Guides

Rate Limits

Per-tier request limits, the rate limit response headers, and how to handle 429 responses with exponential backoff.

Last updated 2026-07-16View as Markdown

Coinbax APIs enforce tier-based rate limits per credential. Limits exist to keep the platform predictable for every integration; well-behaved clients that respect the response headers never hit them.

Tiers

Tier Limit Applies to
Public 20 req/min Unauthenticated endpoints
Standard 100 req/min Regular authenticated API calls
High-frequency 1000 req/min Session polling and other frequent-access endpoints
Admin 50 req/min Administrative operations (deliberately strict)

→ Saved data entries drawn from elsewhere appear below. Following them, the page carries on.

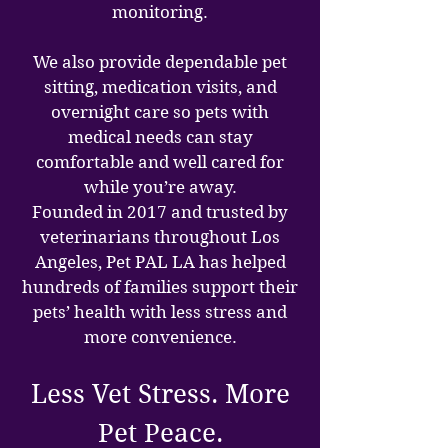
monitoring.
We also provide dependable pet
sitting, medication visits, and
overnight care so pets with
medical needs can stay
comfortable and well cared for
while you’re away.
Founded in 2017 and trusted by
veterinarians throughout Los
Angeles, Pet PAL LA has helped
hundreds of families support their
pets’ health with less stress and
more convenience.
Less Vet Stress. More
Pet Peace.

Endpoints are assigned to tiers server-side; you do not select a tier. Most of your traffic falls under Standard.

Response headers

Every response tells you where you stand:

X-RateLimit-Limit: 100
X-RateLimit-Remaining: 87
X-RateLimit-Reset: 1735073400
Header Meaning
X-RateLimit-Limit Requests allowed in the current window
X-RateLimit-Remaining Requests left in the window
X-RateLimit-Reset Unix timestamp when the window resets
Retry-After Seconds to wait; sent on 429 responses only

When you exceed a limit

The API returns 429 with the standard envelope (error.code: "RATE_LIMIT_EXCEEDED") and a Retry-After header:

HTTP/1.1 429 Too Many Requests
Retry-After: 42

Two rules:

  1. Honor Retry-After when present. It is the authoritative wait time.
  2. Fall back to exponential backoff with jitter when it is absent or when retrying network-level failures.

Backoff implementation

async function coinbaxWithRetry(path, init, maxRetries = 5) {
  for (let attempt = 0; ; attempt++) {
    const res = await fetch(`${BASE}${path}`, init);

    if (res.status !== 429) return res;
    if (attempt >= maxRetries) {
      throw new Error(`Rate limited after ${maxRetries} retries`);
    }

    const retryAfter = res.headers.get("Retry-After");
    const waitMs = retryAfter
      ? Number(retryAfter) * 1000
      // Exponential backoff with full jitter: 1s, 2s, 4s, 8s, 16s (capped)
      : Math.random() * Math.min(1000 * 2 ** attempt, 30_000);

    await new Promise((r) => setTimeout(r, waitMs));
  }
}

The jitter matters: if a burst of workers all hit the limit together, fixed backoff makes them retry together and hit it again. Randomized waits spread the retries out.

Staying under the limits

  • Prefer webhooks to polling. One webhook subscription replaces a polling loop entirely; you receive every state transition as it happens instead of spending your budget asking.
  • Watch X-RateLimit-Remaining. Treat a low value as a signal to slow down before you hit 429, not after.
  • Batch where the API supports it. POST /transactions/batch creates multi-recipient payments in one request.
  • Cache stable reads. Template configuration and platform settings change rarely; do not re-fetch them per transaction.
  • Use one credential per integration. Limits apply per credential, so separate integrations do not consume each other’s budget, and a noisy deploy cannot starve an unrelated system.